# Nano Externals



## ElectricBlue (9 Aug 2011)

Hi everyone!

I haven't set up a new tank for about a year and a half so things are pretty rusty. I was just wondering if anyone could recommend a good nano external filter for a 24x8x8 tank. My previous tank was a lot bigger so I am just now learning about nanos. I need good flow and preferably under £60. It's only got 25l volume so shouldn't need to be too big  .

Cheers guys.


----------



## Sentral (9 Aug 2011)

Hydor prime 10 or Eheim 2213


----------



## kev88 (9 Aug 2011)

I have the same size tank and i use a hang on filter Ehiem liberty not expensive and holds lots of media with a flow that i can control, there is no hassle of tubes and pipes etc and is very silent and does not require regular cleaning.


----------



## GillesF (9 Aug 2011)

I'm also looking for a nano cannister filter but my tank is only 8-10 liters. Most small canister filters are 200l/h minimum ...   HOBs are no option, they make too much noise.


----------



## ElectricBlue (9 Aug 2011)

Thanks for the replys  

Yeah I'm leaning more towards the hang on filter now. Does it give a good flow rate?


----------



## Maloney (10 Aug 2011)

kev88 said:
			
		

> I have the same size tank and i use a hang on filter Ehiem liberty not expensive and holds lots of media with a flow that i can control, there is no hassle of tubes and pipes etc and is very silent and does not require regular cleaning.

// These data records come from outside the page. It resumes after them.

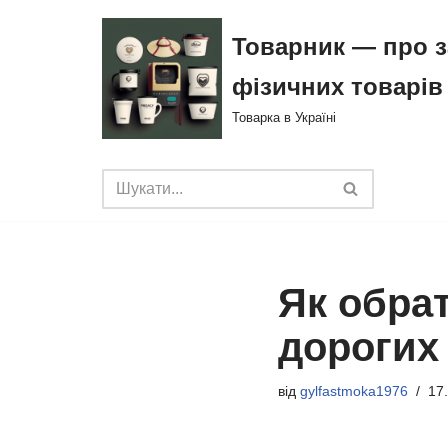
Товарник — про з
Перейти
фізичних товарів
до
вмісту
Товарка в Україні
Як обрат
дорогих 
від
gylfastmoka1976
17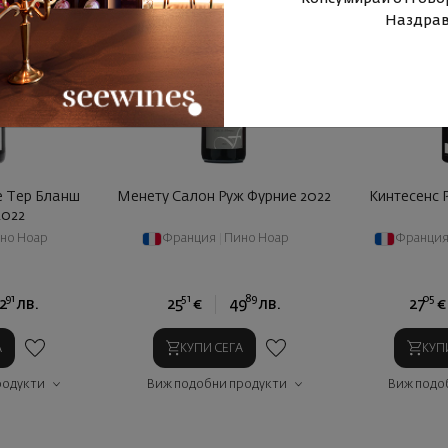
Наздрав
е Тер Бланш
Менету Салон Руж Фурние 2022
Kинтесенс 
2022
но Ноар
Франция
|
Пино Ноар
Франци
91
51
89
05
2
лв.
25
€
49
лв.
27
€
А
КУПИ СЕГА
КУП
родукти
Виж подобни продукти
Виж подо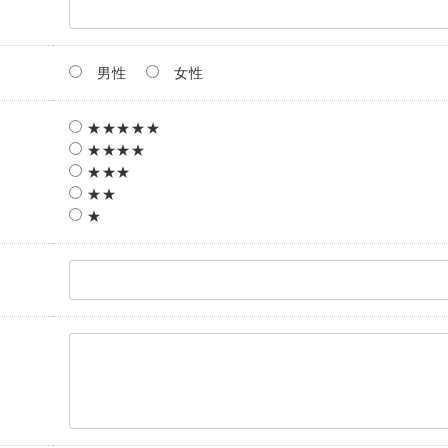
男性
女性
★★★★★
★★★★
★★★
★★
★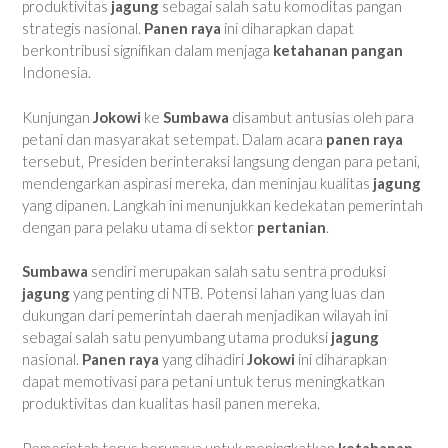
produktivitas
jagung
sebagai salah satu komoditas pangan
strategis nasional.
Panen raya
ini diharapkan dapat
berkontribusi signifikan dalam menjaga
ketahanan pangan
Indonesia.
Kunjungan
Jokowi
ke
Sumbawa
disambut antusias oleh para
petani dan masyarakat setempat. Dalam acara
panen raya
tersebut, Presiden berinteraksi langsung dengan para petani,
mendengarkan aspirasi mereka, dan meninjau kualitas
jagung
yang dipanen. Langkah ini menunjukkan kedekatan pemerintah
dengan para pelaku utama di sektor
pertanian
.
Sumbawa
sendiri merupakan salah satu sentra produksi
jagung
yang penting di NTB. Potensi lahan yang luas dan
dukungan dari pemerintah daerah menjadikan wilayah ini
sebagai salah satu penyumbang utama produksi
jagung
nasional.
Panen raya
yang dihadiri
Jokowi
ini diharapkan
dapat memotivasi para petani untuk terus meningkatkan
produktivitas dan kualitas hasil panen mereka.
Pemerintah terus berupaya untuk meningkatkan
ketahanan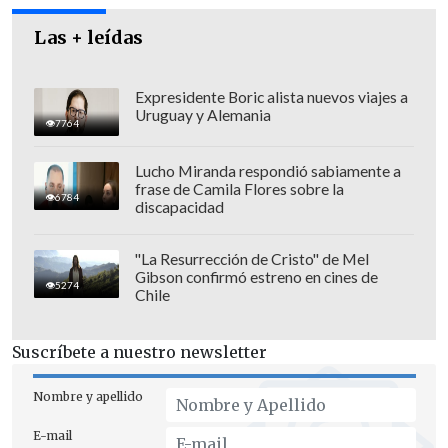
efectivamente una agenda que nos
Las + leídas
permita avanzar con mayores niveles de
acuerdos" entre ambas partes.
Expresidente Boric alista nuevos viajes a
Uruguay y Alemania
7764
Este miércoles 11 de diciembre finalizó la
primera fase de diálogo entre la CUT y la
Lucho Miranda respondió sabiamente a
CPC, el que será retomado la próxima
frase de Camila Flores sobre la
6784
discapacidad
semana.
"La Resurrección de Cristo" de Mel
Revisa también
Gibson confirmó estreno en cines de
5274
Chile
Carabineros baleados en primer semestre de
2026 duplican cifra del año pasado
Suscríbete a nuestro newsletter
Subsecretario Silva busca limitar la circulación
Nombre y apellido
de dinero en efectivo en las cárceles
E-mail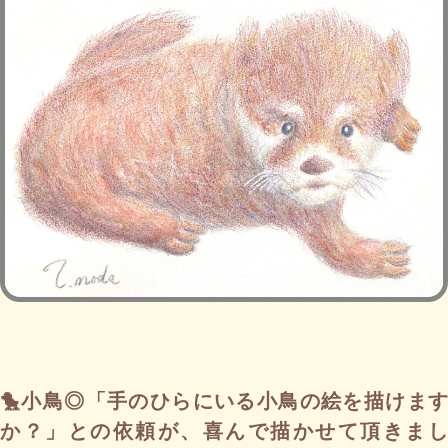
🐤小鳥◎「手のひらにいる小鳥の絵を描けます
か？」との依頼が、喜んで描かせて頂きまし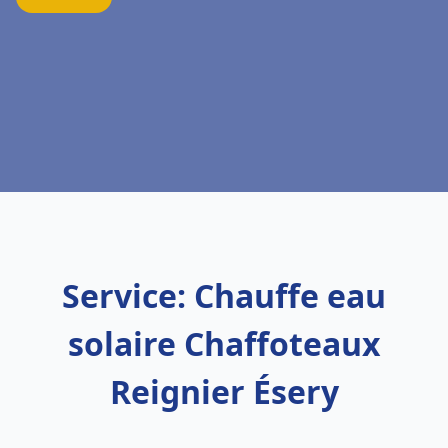
Service: Chauffe eau
solaire Chaffoteaux
Reignier Ésery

hi sorry to butt in, which liberty would you recommend for a 25 ltr nano?


----------



## nayr88 (10 Aug 2011)

I picked up a mignon 360hob for about 12quid posted of eBay

It's really good, looks smart, easy to clean flow adjustable and had decent flow for the size 360lph.


----------



## kev88 (10 Aug 2011)

ElectricBlue said:
			
		

> Thanks for the replys
> 
> Yeah I'm leaning more towards the hang on filter now. Does it give a good flow rate?



Yes i couldnt tell you the specifics at the moment, but i have it on the minimum and that does it perfect. I've packed it out with extra media incase anyone needs to seed their filter for a newbie etc so very good as i can increase the flow rate which makes it look like a water fall however that will deffo stress my fish out.


----------



## kev88 (10 Aug 2011)

Maloney said:
			
		

> kev88 said:
> 
> 
> 
> ...



To be honest, i use a ehiem 2041 liberty, i didnt have to go that big, but i may want to upscale my tank thats why i opted for the 2041, if you plan on keeping your 25L i say 2040, one size down from my 2041 will be very good and holds lots of media. I have 1 brand new un open and unused 2040 if your interested for 20GPB on collection or a japanese one just as good for 13GBP. Am in central london..


----------



## GillesF (10 Aug 2011)

Will it work if I put a Eheim 2211 on my 10l nano and reduce the flow wit the connectors?


----------



## kev88 (10 Aug 2011)

GillesF said:
			
		

> Will it work if I put a Eheim 2211 on my 10l nano and reduce the flow wit the connectors?



i guess you could and pack it out with lots of bio media and sponge then have your connectors.... dont know how neat that will be tho... or a lil hang on... up to you if your not fussed... you based in london?


----------



## GillesF (10 Aug 2011)

No, I'm from Belgium. I don't like HOBs, they make too much noise (aquarium is near my bed)


----------



## ElectricBlue (11 Aug 2011)

If they are too noisy i might go for the Hydor Prime 10 then. Ive never used HOB's before but the tank is next to bed also so it wouldnt be ideal


----------



## logi-cat (11 Aug 2011)

At the moment i'm using a eheim 2213, can't complain. I don't recommend HOB filters, it tends to be more noisy than external filters plus you can't contain alot of media in it.


----------



## mdhardy01 (11 Aug 2011)

Anyone looked at the new eheim aqua compact filter?
Bit pricey but looks good
Matt


---
- Sent from my iPhone using Tapatalk


----------



## GillesF (11 Aug 2011)

This one? http://www.charterhouse-aquatics.co.uk/ ... 8993ea21ef

IMO, they look like rubbish. The point of having a nano canister filter is to remove as much filter equipment in the tank without losing filter capacity. Those new Eheims have an inlet that looks like an internal filter, what's the point of this new type of filter then? Not to mention that it still filters 300l/h, not really nano huh ...


----------



## Radik (11 Aug 2011)

exactly...monstrosity inside your tank.. what is point of the nano filter which has monster tube with pump inside the tank?


----------



## kev88 (11 Aug 2011)

Lol wow! you better off with a hang on to be honest! if you need such a big filter for a nano then it should not be considered a nano tank...? Unless you got such a heavy planted tank and really messy fish... :s Does not see liker a good product...


----------